(EXERCISE DATA begins)

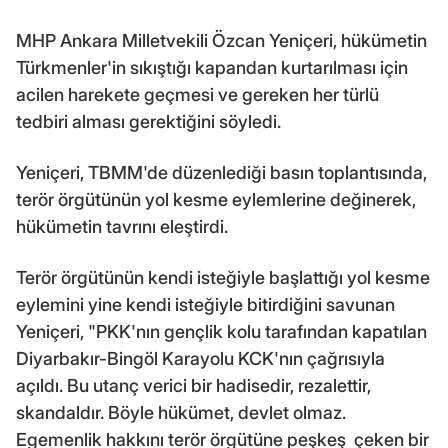
MHP Ankara Milletvekili Özcan Yeniçeri, hükümetin
Türkmenler'in sıkıştığı kapandan kurtarılması için
acilen harekete geçmesi ve gereken her türlü
tedbiri alması gerektiğini söyledi.
Yeniçeri, TBMM'de düzenlediği basın toplantısında,
terör örgütünün yol kesme eylemlerine değinerek,
hükümetin tavrını eleştirdi.
Terör örgütünün kendi isteğiyle başlattığı yol kesme
eylemini yine kendi isteğiyle bitirdiğini savunan
Yeniçeri, "PKK'nın gençlik kolu tarafından kapatılan
Diyarbakır-Bingöl Karayolu KCK'nın çağrısıyla
açıldı. Bu utanç verici bir hadisedir, rezalettir,
skandaldır. Böyle hükümet, devlet olmaz.
Egemenlik hakkını terör örgütüne peşkeş çeken bir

(EXERCISE DATA ends)

PROMPT. Pictures aside, retype the entries above exactly as they are.

SOLUTION FOR THIS EXERCISE.
MHP Ankara Milletvekili Özcan Yeniçeri, hükümetin
Türkmenler'in sıkıştığı kapandan kurtarılması için
acilen harekete geçmesi ve gereken her türlü
tedbiri alması gerektiğini söyledi.
Yeniçeri, TBMM'de düzenlediği basın toplantısında,
terör örgütünün yol kesme eylemlerine değinerek,
hükümetin tavrını eleştirdi.
Terör örgütünün kendi isteğiyle başlattığı yol kesme
eylemini yine kendi isteğiyle bitirdiğini savunan
Yeniçeri, "PKK'nın gençlik kolu tarafından kapatılan
Diyarbakır-Bingöl Karayolu KCK'nın çağrısıyla
açıldı. Bu utanç verici bir hadisedir, rezalettir,
skandaldır. Böyle hükümet, devlet olmaz.
Egemenlik hakkını terör örgütüne peşkeş çeken bir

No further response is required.